-------- DATASET RECORDS --------

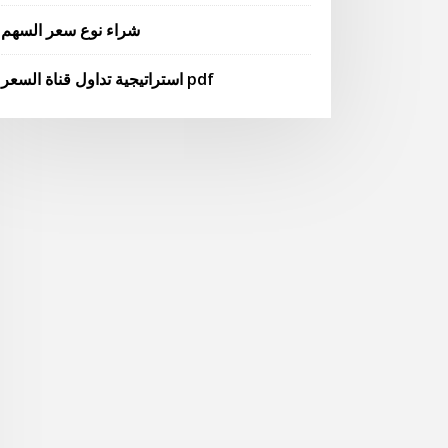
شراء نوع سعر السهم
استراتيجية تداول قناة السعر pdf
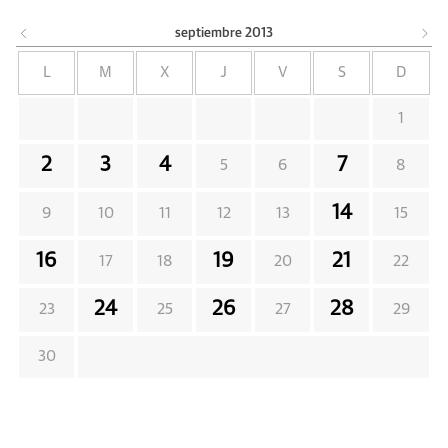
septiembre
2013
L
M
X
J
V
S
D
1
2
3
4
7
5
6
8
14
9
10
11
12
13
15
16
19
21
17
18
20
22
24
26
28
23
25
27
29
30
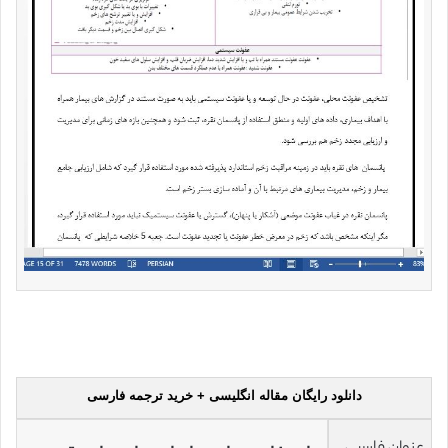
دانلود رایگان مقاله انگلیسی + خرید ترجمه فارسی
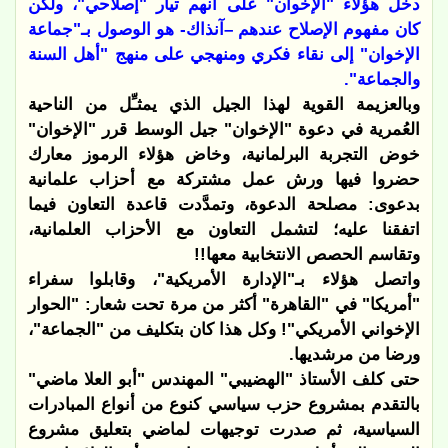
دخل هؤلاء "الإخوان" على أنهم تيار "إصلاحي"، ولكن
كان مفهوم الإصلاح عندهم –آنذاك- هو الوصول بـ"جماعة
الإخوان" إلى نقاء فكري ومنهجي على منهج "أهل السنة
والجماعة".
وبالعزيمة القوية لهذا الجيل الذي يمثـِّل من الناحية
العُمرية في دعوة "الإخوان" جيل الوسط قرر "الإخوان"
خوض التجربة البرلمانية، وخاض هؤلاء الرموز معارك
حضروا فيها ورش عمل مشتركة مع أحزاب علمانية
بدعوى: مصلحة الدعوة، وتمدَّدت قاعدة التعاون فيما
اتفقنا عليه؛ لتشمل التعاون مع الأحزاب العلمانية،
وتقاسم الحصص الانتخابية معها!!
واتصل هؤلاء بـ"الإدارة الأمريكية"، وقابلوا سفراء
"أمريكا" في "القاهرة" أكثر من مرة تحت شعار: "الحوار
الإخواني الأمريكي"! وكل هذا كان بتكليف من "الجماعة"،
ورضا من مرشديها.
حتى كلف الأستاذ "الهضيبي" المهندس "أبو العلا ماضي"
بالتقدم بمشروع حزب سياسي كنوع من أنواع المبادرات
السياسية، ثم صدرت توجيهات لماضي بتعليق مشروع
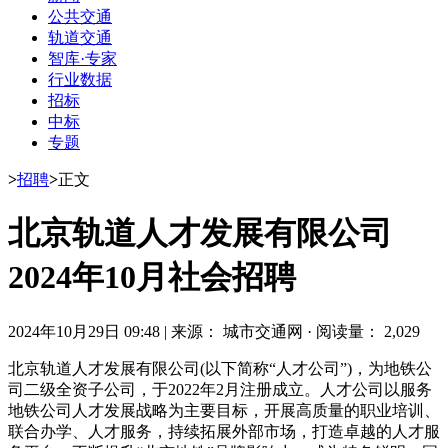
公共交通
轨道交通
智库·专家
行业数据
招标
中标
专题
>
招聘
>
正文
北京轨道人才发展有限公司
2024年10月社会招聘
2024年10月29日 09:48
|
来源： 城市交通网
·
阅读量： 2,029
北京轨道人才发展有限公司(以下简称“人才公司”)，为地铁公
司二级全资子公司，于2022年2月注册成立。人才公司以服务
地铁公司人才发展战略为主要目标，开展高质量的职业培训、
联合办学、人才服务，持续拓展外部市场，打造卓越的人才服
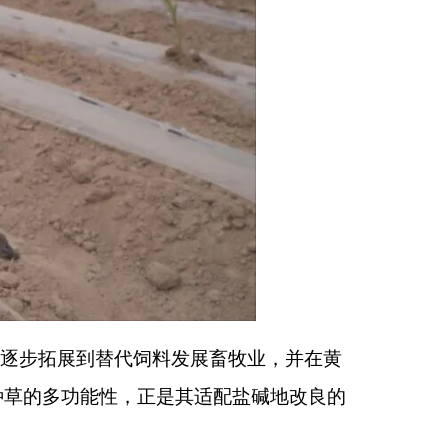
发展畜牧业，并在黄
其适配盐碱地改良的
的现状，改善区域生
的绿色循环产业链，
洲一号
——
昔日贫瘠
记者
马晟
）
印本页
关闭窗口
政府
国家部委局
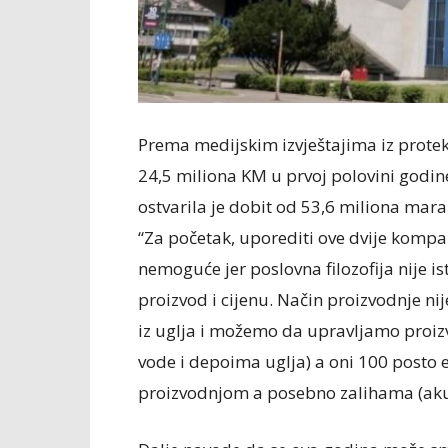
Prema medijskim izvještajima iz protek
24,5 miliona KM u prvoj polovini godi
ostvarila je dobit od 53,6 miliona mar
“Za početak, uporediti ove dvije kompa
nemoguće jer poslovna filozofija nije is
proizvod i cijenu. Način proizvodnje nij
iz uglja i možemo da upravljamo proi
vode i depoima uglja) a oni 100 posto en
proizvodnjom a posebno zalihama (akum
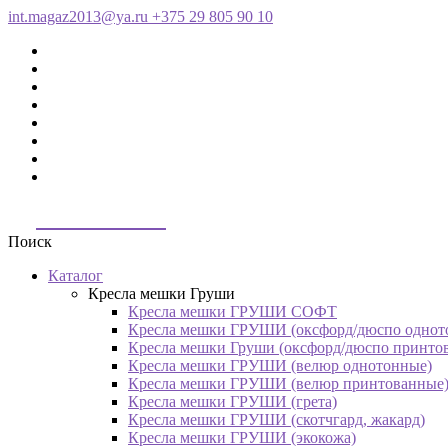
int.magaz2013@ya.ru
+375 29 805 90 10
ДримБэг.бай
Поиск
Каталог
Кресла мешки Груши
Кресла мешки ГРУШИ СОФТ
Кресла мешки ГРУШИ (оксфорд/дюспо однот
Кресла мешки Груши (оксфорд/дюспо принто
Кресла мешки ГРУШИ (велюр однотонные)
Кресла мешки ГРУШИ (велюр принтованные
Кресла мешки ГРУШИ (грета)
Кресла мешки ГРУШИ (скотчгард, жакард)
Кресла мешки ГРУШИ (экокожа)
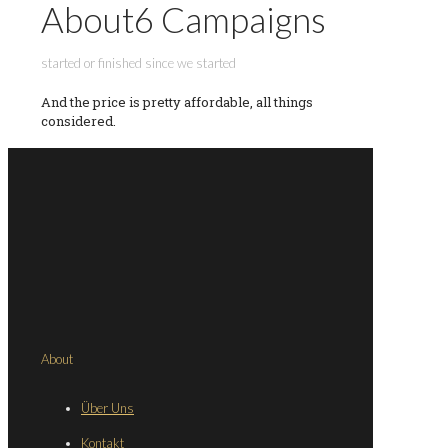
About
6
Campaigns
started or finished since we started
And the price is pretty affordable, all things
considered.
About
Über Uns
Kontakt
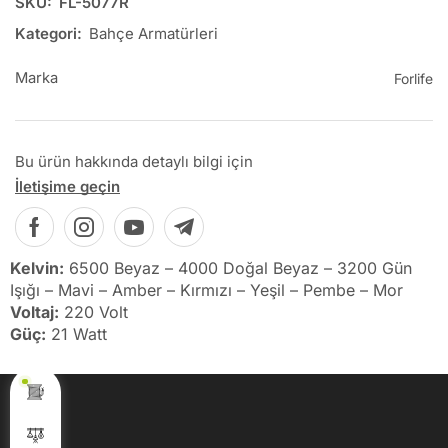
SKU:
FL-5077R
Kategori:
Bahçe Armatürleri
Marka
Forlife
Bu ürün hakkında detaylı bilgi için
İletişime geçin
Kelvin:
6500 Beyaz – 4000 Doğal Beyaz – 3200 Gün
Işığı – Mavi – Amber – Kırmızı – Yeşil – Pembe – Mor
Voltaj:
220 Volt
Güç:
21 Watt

--------
-------- DATASET RECORDS --------

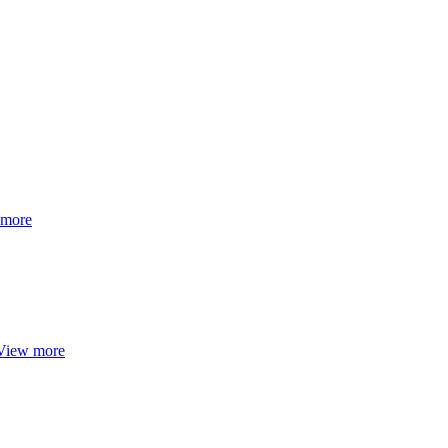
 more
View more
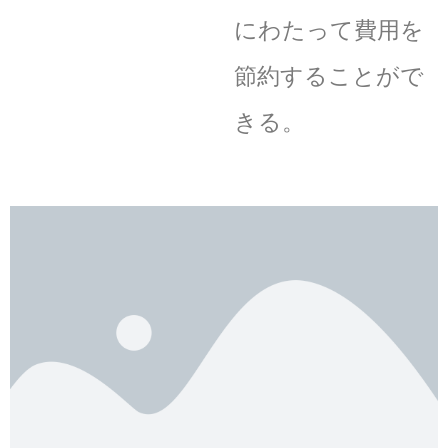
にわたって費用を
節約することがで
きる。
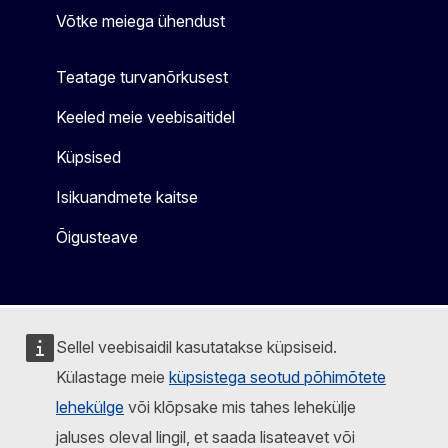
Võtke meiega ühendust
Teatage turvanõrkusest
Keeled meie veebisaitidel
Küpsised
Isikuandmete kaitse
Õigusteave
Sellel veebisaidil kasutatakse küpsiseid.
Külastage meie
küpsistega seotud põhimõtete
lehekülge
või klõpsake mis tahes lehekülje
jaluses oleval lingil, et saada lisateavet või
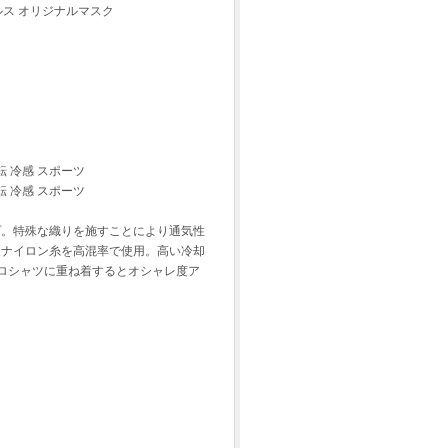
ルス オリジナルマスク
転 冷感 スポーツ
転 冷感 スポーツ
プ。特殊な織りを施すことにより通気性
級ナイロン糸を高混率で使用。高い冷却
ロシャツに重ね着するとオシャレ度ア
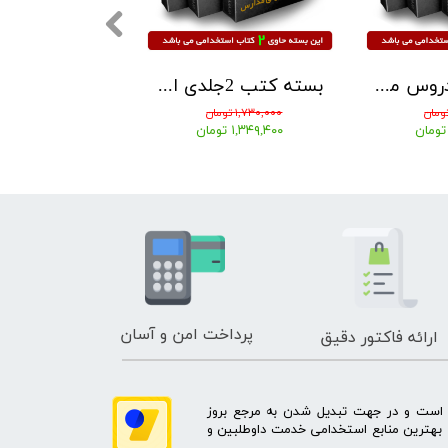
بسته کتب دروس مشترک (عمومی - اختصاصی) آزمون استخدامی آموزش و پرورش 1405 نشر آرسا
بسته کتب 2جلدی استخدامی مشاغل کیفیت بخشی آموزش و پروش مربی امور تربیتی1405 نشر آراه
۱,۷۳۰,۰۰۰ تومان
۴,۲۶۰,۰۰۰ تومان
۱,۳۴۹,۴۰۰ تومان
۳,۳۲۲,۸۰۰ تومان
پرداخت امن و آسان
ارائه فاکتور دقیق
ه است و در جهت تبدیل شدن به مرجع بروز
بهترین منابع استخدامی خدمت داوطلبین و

--------

Where does the string "آموزش" occur in the material? Copy every line where it does.

بسته کتب دروس مشترک (عمومی - اختصاصی) آزمون استخدامی آموزش و پرورش 1405 نشر آرسا
بسته کتب 2جلدی استخدامی مشاغل کیفیت بخشی آموزش و پروش مربی امور تربیتی1405 نشر آراه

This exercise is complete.